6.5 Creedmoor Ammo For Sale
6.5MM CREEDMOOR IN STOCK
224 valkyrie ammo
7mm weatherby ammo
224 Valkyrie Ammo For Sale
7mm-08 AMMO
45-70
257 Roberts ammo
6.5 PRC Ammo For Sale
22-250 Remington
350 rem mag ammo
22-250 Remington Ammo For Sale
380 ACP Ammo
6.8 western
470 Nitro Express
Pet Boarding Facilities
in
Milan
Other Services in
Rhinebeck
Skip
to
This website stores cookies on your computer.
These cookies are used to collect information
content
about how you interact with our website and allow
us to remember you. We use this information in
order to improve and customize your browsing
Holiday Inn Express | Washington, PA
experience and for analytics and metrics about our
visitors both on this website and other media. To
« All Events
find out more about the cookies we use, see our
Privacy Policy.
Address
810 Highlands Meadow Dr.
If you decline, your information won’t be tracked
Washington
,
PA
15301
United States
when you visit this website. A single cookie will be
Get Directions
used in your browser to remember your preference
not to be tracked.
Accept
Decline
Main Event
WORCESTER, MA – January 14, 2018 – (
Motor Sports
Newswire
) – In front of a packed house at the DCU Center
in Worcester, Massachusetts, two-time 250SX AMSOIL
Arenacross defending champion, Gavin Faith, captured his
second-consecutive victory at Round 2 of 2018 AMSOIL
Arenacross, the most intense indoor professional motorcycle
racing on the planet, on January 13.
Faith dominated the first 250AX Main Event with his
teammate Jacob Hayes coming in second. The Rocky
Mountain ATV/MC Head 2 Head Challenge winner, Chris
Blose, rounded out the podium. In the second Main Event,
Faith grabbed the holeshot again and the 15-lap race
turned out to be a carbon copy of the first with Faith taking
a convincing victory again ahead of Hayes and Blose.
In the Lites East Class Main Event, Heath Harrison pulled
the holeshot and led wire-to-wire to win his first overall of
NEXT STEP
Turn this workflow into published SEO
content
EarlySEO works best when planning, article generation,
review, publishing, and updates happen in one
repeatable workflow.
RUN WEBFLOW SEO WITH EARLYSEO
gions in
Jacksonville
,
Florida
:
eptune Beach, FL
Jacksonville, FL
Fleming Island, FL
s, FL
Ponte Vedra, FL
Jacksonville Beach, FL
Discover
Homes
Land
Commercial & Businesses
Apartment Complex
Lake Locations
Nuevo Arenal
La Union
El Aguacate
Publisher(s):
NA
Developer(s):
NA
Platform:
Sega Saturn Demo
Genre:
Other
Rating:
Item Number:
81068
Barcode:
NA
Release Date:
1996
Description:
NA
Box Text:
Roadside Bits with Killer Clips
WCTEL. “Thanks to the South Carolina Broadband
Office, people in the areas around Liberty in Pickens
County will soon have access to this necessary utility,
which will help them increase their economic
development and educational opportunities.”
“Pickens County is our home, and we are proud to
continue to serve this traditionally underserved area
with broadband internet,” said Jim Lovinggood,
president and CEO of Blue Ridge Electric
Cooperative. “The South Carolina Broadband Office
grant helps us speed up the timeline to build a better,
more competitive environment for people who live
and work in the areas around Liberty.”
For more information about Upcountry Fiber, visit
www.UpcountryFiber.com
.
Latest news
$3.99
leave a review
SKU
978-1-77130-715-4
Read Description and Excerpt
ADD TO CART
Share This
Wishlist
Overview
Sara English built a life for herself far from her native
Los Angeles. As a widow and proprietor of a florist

* [Problem requirements]: From the first line through the last, give the data above again exactly.

* [Output of the task]:
6.5 Creedmoor Ammo For Sale
6.5MM CREEDMOOR IN STOCK
224 valkyrie ammo
7mm weatherby ammo
224 Valkyrie Ammo For Sale
7mm-08 AMMO
45-70
257 Roberts ammo
6.5 PRC Ammo For Sale
22-250 Remington
350 rem mag ammo
22-250 Remington Ammo For Sale
380 ACP Ammo
6.8 western
470 Nitro Express
Pet Boarding Facilities
in
Milan
Other Services in
Rhinebeck
Skip
to
This website stores cookies on your computer.
These cookies are used to collect information
content
about how you interact with our website and allow
us to remember you. We use this information in
order to improve and customize your browsing
Holiday Inn Express | Washington, PA
experience and for analytics and metrics about our
visitors both on this website and other media. To
« All Events
find out more about the cookies we use, see our
Privacy Policy.
Address
810 Highlands Meadow Dr.
If you decline, your information won’t be tracked
Washington
,
PA
15301
United States
when you visit this website. A single cookie will be
Get Directions
used in your browser to remember your preference
not to be tracked.
Accept
Decline
Main Event
WORCESTER, MA – January 14, 2018 – (
Motor Sports
Newswire
) – In front of a packed house at the DCU Center
in Worcester, Massachusetts, two-time 250SX AMSOIL
Arenacross defending champion, Gavin Faith, captured his
second-consecutive victory at Round 2 of 2018 AMSOIL
Arenacross, the most intense indoor professional motorcycle
racing on the planet, on January 13.
Faith dominated the first 250AX Main Event with his
teammate Jacob Hayes coming in second. The Rocky
Mountain ATV/MC Head 2 Head Challenge winner, Chris
Blose, rounded out the podium. In the second Main Event,
Faith grabbed the holeshot again and the 15-lap race
turned out to be a carbon copy of the first with Faith taking
a convincing victory again ahead of Hayes and Blose.
In the Lites East Class Main Event, Heath Harrison pulled
the holeshot and led wire-to-wire to win his first overall of
NEXT STEP
Turn this workflow into published SEO
content
EarlySEO works best when planning, article generation,
review, publishing, and updates happen in one
repeatable workflow.
RUN WEBFLOW SEO WITH EARLYSEO
gions in
Jacksonville
,
Florida
:
eptune Beach, FL
Jacksonville, FL
Fleming Island, FL
s, FL
Ponte Vedra, FL
Jacksonville Beach, FL
Discover
Homes
Land
Commercial & Businesses
Apartment Complex
Lake Locations
Nuevo Arenal
La Union
El Aguacate
Publisher(s):
NA
Developer(s):
NA
Platform:
Sega Saturn Demo
Genre:
Other
Rating:
Item Number:
81068
Barcode:
NA
Release Date:
1996
Description:
NA
Box Text:
Roadside Bits with Killer Clips
WCTEL. “Thanks to the South Carolina Broadband
Office, people in the areas around Liberty in Pickens
County will soon have access to this necessary utility,
which will help them increase their economic
development and educational opportunities.”
“Pickens County is our home, and we are proud to
continue to serve this traditionally underserved area
with broadband internet,” said Jim Lovinggood,
president and CEO of Blue Ridge Electric
Cooperative. “The South Carolina Broadband Office
grant helps us speed up the timeline to build a better,
more competitive environment for people who live
and work in the areas around Liberty.”
For more information about Upcountry Fiber, visit
www.UpcountryFiber.com
.
Latest news
$3.99
leave a review
SKU
978-1-77130-715-4
Read Description and Excerpt
ADD TO CART
Share This
Wishlist
Overview
Sara English built a life for herself far from her native
Los Angeles. As a widow and proprietor of a florist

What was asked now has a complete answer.